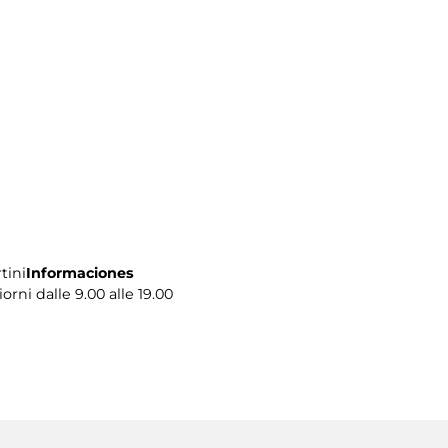
tini
Informaciones
iorni dalle 9.00 alle 19.00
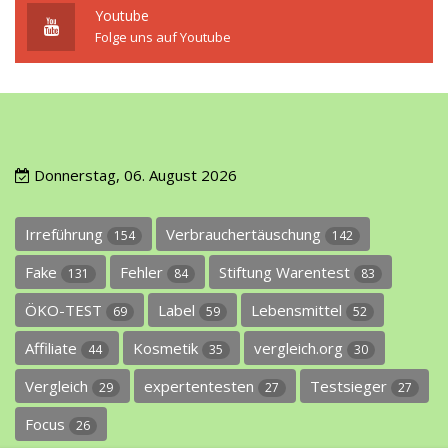
Youtube
Folge uns auf Youtube
Donnerstag, 06. August 2026
Irreführung
Verbrauchertäuschung
154
142
Fake
Fehler
Stiftung Warentest
131
84
83
ÖKO-TEST
Label
Lebensmittel
69
59
52
Affiliate
Kosmetik
vergleich.org
44
35
30
Vergleich
expertentesten
Testsieger
29
27
27
Focus
26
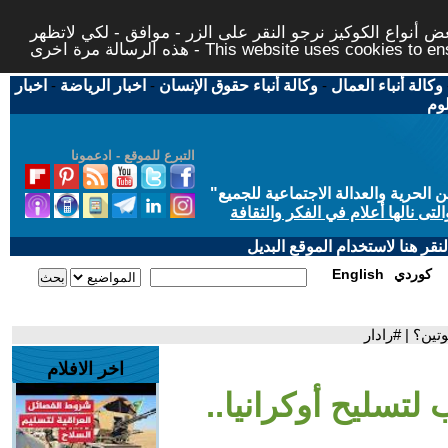
 أنواع الكوكيز نرجو النقر على الزر - موافق - لكي لاتظهر
This website uses cookies to ensure you ge
وكالة أنباء العمال
-
وكالة أنباء حقوق الإنسان
-
اخبار الرياضة
-
اخبار
لوم
التبرع للموقع - ادعمونا
حرية والعدالة الاجتماعية للجميع
"
تى نالها أعلام في الفكر والثقافة
قر هنا لاستخدام الموقع البديل
كوردي
English
تين؟ | #رادار
اخر الافلام
لتسليح أوكرانيا..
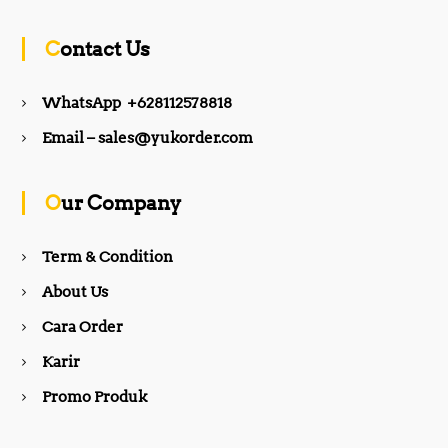
c
s
Contact Us
e
t
WhatsApp +628112578818
b
a
Email – sales@yukorder.com
o
g
Our Company
o
r
Term & Condition
About Us
k
a
Cara Order
m
Karir
Promo Produk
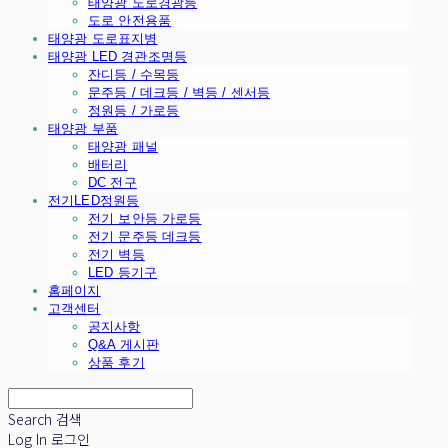
태양광 도로경광등
도로 안전용품
태양광 도로표지병
태양광 LED 경관조명등
잔디등 / 수목등
문주등 / 데크등 / 벽등 / 센서등
정원등 / 가로등
태양광 부품
태양광 패널
배터리
DC 전구
전기LED정원등
전기 보안등 가로등
전기 문주등 데크등
전기 벽등
LED 등기구
홈페이지
고객센터
공지사항
Q&A 게시판
상품 후기
Search
검색
Log In
로그인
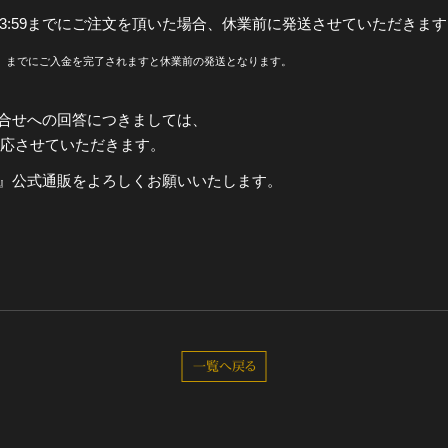
23:59までにご注文を頂いた場合、休業前に発送させていただきま
全公演グッズ
火）までにご入金を完了されますと休業前の発送となります。
ディスコグラフィー
合せへの回答につきましては、
対応させていただきます。
』公式通販をよろしくお願いいたします。
一覧へ戻る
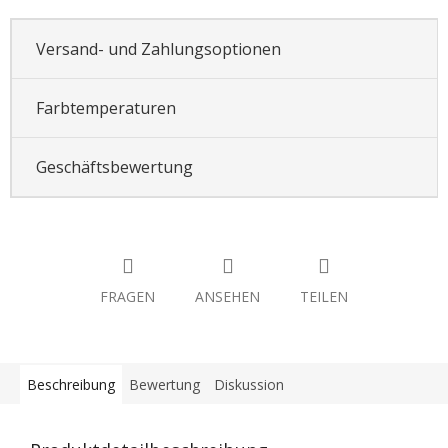
Versand- und Zahlungsoptionen
Farbtemperaturen
Geschäftsbewertung
FRAGEN
ANSEHEN
TEILEN
Beschreibung
Bewertung
Diskussion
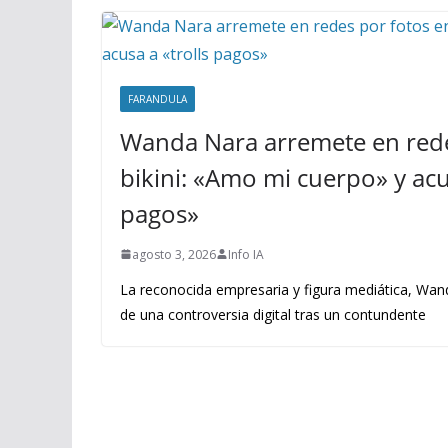
FARANDULA
Wanda Nara arremete en rede
bikini: «Amo mi cuerpo» y acus
pagos»
agosto 3, 2026
Info IA
La reconocida empresaria y figura mediática, Wand
de una controversia digital tras un contundente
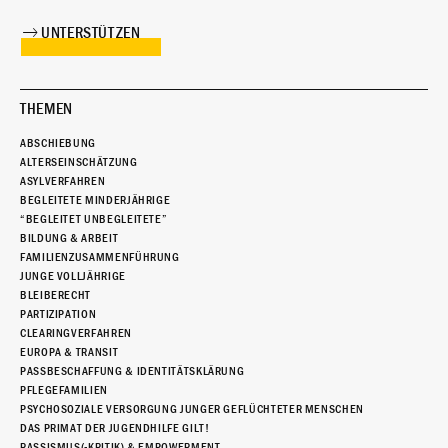
UNTERSTÜTZEN
THEMEN
ABSCHIEBUNG
ALTERSEINSCHÄTZUNG
ASYLVERFAHREN
BEGLEITETE MINDERJÄHRIGE
“BEGLEITET UNBEGLEITETE”
BILDUNG & ARBEIT
FAMILIENZUSAMMENFÜHRUNG
JUNGE VOLLJÄHRIGE
BLEIBERECHT
PARTIZIPATION
CLEARINGVERFAHREN
EUROPA & TRANSIT
PASSBESCHAFFUNG & IDENTITÄTSKLÄRUNG
PFLEGEFAMILIEN
PSYCHOSOZIALE VERSORGUNG JUNGER GEFLÜCHTETER MENSCHEN
DAS PRIMAT DER JUGENDHILFE GILT!
RASSISMUS(-KRITIK) & EMPOWERMENT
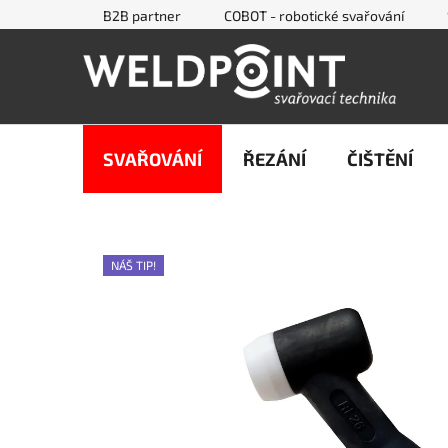
Přejít
B2B partner
COBOT - robotické svařování
na
obsah
SVAŘOVÁNÍ
ŘEZÁNÍ
ČIŠTĚNÍ
NÁŠ TIP!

EXERCISE PROMPT => Give the data above again, exactly, with every picture removed.

ANSWER TO THE EXERCISE =>
tini
Informaciones
iorni dalle 9.00 alle 19.00
Youtube
Folge uns auf Youtube
Donnerstag, 06. August 2026
Irreführung
Verbrauchertäuschung
154
142
Fake
Fehler
Stiftung Warentest
131
84
83
ÖKO-TEST
Label
Lebensmittel
69
59
52
Affiliate
Kosmetik
vergleich.org
44
35
30
Vergleich
expertentesten
Testsieger
29
27
27
Focus
26
 أنواع الكوكيز نرجو النقر على الزر - موافق - لكي لاتظهر
This website uses cookies to ensure you ge
وكالة أنباء العمال
-
وكالة أنباء حقوق الإنسان
-
اخبار الرياضة
-
اخبار
لوم
التبرع للموقع - ادعمونا
حرية والعدالة الاجتماعية للجميع
"
تى نالها أعلام في الفكر والثقافة
قر هنا لاستخدام الموقع البديل
كوردي
English
تين؟ | #رادار
اخر الافلام
لتسليح أوكرانيا..
c
s
Contact Us
e
t
WhatsApp +628112578818
b
a
Email – sales@yukorder.com
o
g
Our Company
o
r
Term & Condition
About Us
k
a
Cara Order
m
Karir
Promo Produk
태양광 도로경광등
도로 안전용품
태양광 도로표지병
태양광 LED 경관조명등
잔디등 / 수목등
문주등 / 데크등 / 벽등 / 센서등
정원등 / 가로등
태양광 부품
태양광 패널
배터리
DC 전구
전기LED정원등
전기 보안등 가로등
전기 문주등 데크등
전기 벽등
LED 등기구
홈페이지
고객센터
공지사항
Q&A 게시판
상품 후기
Search
검색
Log In
로그인
23:59までにご注文を頂いた場合、休業前に発送させていただきま
全公演グッズ
火）までにご入金を完了されますと休業前の発送となります。
ディスコグラフィー
合せへの回答につきましては、
対応させていただきます。
』公式通販をよろしくお願いいたします。
一覧へ戻る
Versand- und Zahlungsoptionen
Farbtemperaturen
Geschäftsbewertung
FRAGEN
ANSEHEN
TEILEN
Beschreibung
Bewertung
Diskussion
FARANDULA
Wanda Nara arremete en rede
bikini: «Amo mi cuerpo» y acus
pagos»
agosto 3, 2026
Info IA
La reconocida empresaria y figura mediática, Wand
de una controversia digital tras un contundente
UNTERSTÜTZEN
THEMEN
ABSCHIEBUNG
ALTERSEINSCHÄTZUNG
ASYLVERFAHREN
BEGLEITETE MINDERJÄHRIGE
“BEGLEITET UNBEGLEITETE”
BILDUNG & ARBEIT
FAMILIENZUSAMMENFÜHRUNG
JUNGE VOLLJÄHRIGE
BLEIBERECHT
PARTIZIPATION
CLEARINGVERFAHREN
EUROPA & TRANSIT
PASSBESCHAFFUNG & IDENTITÄTSKLÄRUNG
PFLEGEFAMILIEN
PSYCHOSOZIALE VERSORGUNG JUNGER GEFLÜCHTETER MENSCHEN
DAS PRIMAT DER JUGENDHILFE GILT!
RASSISMUS(-KRITIK) & EMPOWERMENT
Přejít
B2B partner
COBOT - robotické svařování
na
obsah
SVAŘOVÁNÍ
ŘEZÁNÍ
ČIŠTĚNÍ
NÁŠ TIP!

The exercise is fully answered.